DATA FOR THE TASK -

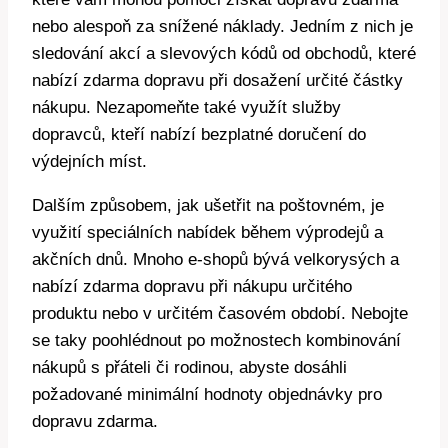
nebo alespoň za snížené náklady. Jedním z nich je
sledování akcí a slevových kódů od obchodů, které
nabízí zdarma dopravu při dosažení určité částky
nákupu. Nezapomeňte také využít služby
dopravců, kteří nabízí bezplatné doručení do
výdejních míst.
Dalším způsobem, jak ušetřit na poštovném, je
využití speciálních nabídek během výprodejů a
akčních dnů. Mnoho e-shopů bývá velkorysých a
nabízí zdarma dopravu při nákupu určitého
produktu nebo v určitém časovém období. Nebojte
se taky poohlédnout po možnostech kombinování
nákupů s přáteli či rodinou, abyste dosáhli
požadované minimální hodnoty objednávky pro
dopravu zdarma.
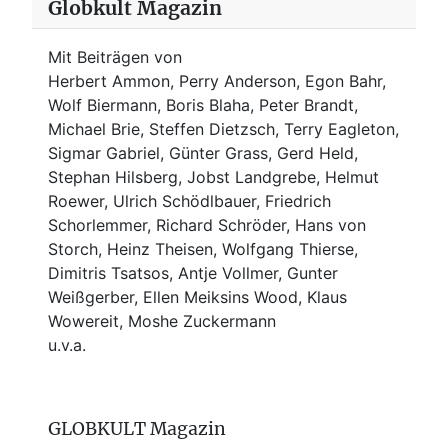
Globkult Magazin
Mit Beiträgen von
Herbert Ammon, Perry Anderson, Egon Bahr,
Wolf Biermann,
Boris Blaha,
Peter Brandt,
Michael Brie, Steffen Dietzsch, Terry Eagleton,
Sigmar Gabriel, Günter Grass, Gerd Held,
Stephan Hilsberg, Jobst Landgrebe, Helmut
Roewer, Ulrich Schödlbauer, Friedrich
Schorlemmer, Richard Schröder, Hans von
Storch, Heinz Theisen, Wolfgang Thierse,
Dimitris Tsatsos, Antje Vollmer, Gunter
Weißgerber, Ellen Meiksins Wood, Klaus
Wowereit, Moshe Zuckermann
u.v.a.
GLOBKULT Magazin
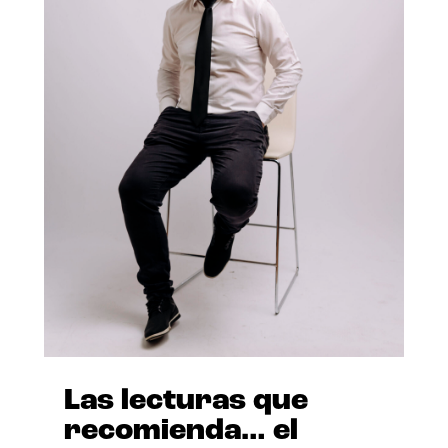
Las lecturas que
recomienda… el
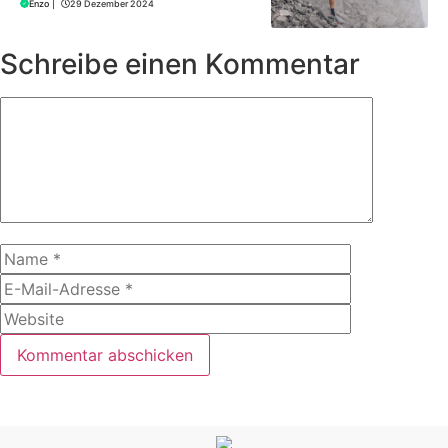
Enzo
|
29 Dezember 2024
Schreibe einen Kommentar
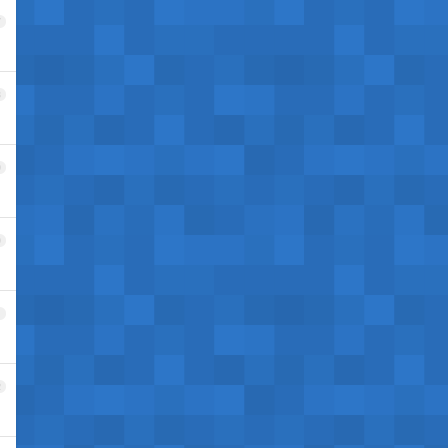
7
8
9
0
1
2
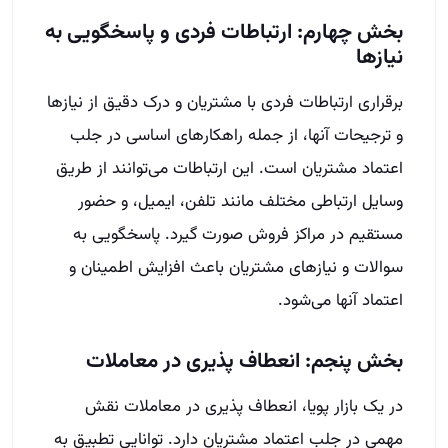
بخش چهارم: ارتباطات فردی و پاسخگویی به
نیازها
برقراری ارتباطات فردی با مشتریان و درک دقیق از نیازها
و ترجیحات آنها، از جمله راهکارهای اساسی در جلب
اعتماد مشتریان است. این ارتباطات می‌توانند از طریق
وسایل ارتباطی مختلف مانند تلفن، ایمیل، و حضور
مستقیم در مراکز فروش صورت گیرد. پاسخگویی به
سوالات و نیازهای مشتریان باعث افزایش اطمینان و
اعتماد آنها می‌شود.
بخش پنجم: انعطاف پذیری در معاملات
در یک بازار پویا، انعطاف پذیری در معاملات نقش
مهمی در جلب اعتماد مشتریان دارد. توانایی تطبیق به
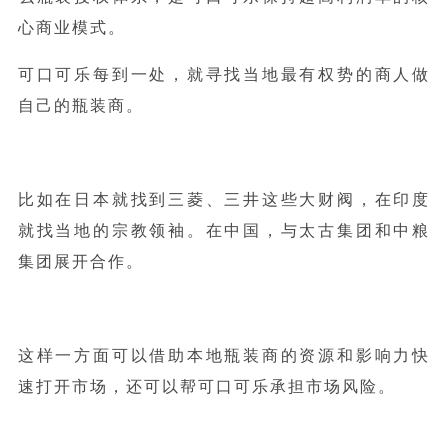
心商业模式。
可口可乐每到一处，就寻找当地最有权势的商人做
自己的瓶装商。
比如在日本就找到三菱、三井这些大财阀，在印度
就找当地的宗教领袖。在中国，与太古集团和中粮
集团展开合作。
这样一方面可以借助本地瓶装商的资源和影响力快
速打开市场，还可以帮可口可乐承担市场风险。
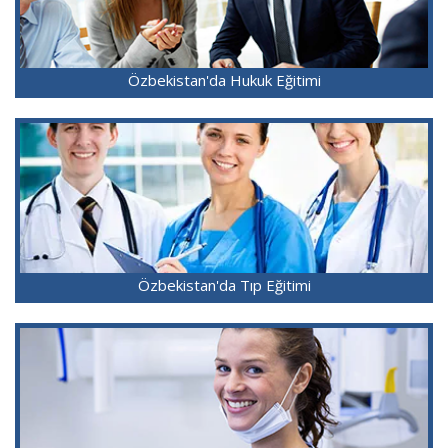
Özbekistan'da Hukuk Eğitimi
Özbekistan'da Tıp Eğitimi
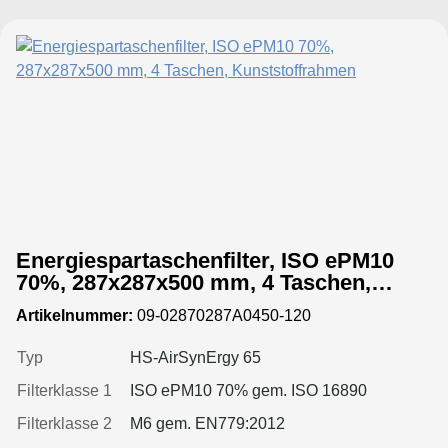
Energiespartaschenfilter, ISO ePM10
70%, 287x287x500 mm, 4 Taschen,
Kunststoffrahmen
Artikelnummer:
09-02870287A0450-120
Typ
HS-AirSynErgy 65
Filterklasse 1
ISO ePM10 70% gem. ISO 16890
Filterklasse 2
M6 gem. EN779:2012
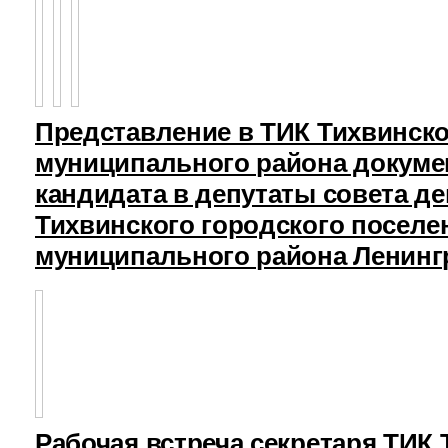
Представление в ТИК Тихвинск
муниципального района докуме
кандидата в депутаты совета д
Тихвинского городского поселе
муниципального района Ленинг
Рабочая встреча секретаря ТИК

HOW TO COMPLETE THIS TASK - Without carrying over any picture, write out the entries above once more, exactly.

SOLVED EXERCISE -
nebo alespoň za snížené náklady. Jedním z nich je
sledování akcí a slevových kódů od obchodů, které
nabízí zdarma dopravu při dosažení určité částky
nákupu. Nezapomeňte také využít služby
dopravců, kteří nabízí bezplatné doručení do
výdejních míst.
Dalším způsobem, jak ušetřit na poštovném, je
využití speciálních nabídek během výprodejů a
akčních dnů. Mnoho e-shopů bývá velkorysých a
nabízí zdarma dopravu při nákupu určitého
produktu nebo v určitém časovém období. Nebojte
se taky poohlédnout po možnostech kombinování
nákupů s přáteli či rodinou, abyste dosáhli
požadované minimální hodnoty objednávky pro
dopravu zdarma.
Globkult Magazin
Mit Beiträgen von
Herbert Ammon, Perry Anderson, Egon Bahr,
Wolf Biermann,
Boris Blaha,
Peter Brandt,
Michael Brie, Steffen Dietzsch, Terry Eagleton,
Sigmar Gabriel, Günter Grass, Gerd Held,
Stephan Hilsberg, Jobst Landgrebe, Helmut
Roewer, Ulrich Schödlbauer, Friedrich
Schorlemmer, Richard Schröder, Hans von
Storch, Heinz Theisen, Wolfgang Thierse,
Dimitris Tsatsos, Antje Vollmer, Gunter
Weißgerber, Ellen Meiksins Wood, Klaus
Wowereit, Moshe Zuckermann
u.v.a.
GLOBKULT Magazin
Las lecturas que
recomienda… el
Enzo
|
29 Dezember 2024
Schreibe einen Kommentar
7
8
9
0
1
2
بخش چهارم: ارتباطات فردی و پاسخگویی به
نیازها
برقراری ارتباطات فردی با مشتریان و درک دقیق از نیازها
و ترجیحات آنها، از جمله راهکارهای اساسی در جلب
اعتماد مشتریان است. این ارتباطات می‌توانند از طریق
وسایل ارتباطی مختلف مانند تلفن، ایمیل، و حضور
مستقیم در مراکز فروش صورت گیرد. پاسخگویی به
سوالات و نیازهای مشتریان باعث افزایش اطمینان و
اعتماد آنها می‌شود.
بخش پنجم: انعطاف پذیری در معاملات
در یک بازار پویا، انعطاف پذیری در معاملات نقش
مهمی در جلب اعتماد مشتریان دارد. توانایی تطبیق به
心商业模式。
可口可乐每到一处，就寻找当地最有权势的商人做
自己的瓶装商。
比如在日本就找到三菱、三井这些大财阀，在印度
就找当地的宗教领袖。在中国，与太古集团和中粮
集团展开合作。
这样一方面可以借助本地瓶装商的资源和影响力快
速打开市场，还可以帮可口可乐承担市场风险。
Özbekistan'da Hukuk Eğitimi
Özbekistan'da Tıp Eğitimi
Energiespartaschenfilter, ISO ePM10
70%, 287x287x500 mm, 4 Taschen,
Kunststoffrahmen
Artikelnummer:
09-02870287A0450-120
Typ
HS-AirSynErgy 65
Filterklasse 1
ISO ePM10 70% gem. ISO 16890
Filterklasse 2
M6 gem. EN779:2012
Представление в ТИК Тихвинск
муниципального района докуме
кандидата в депутаты совета д
Тихвинского городского поселе
муниципального района Ленинг
Рабочая встреча секретаря ТИК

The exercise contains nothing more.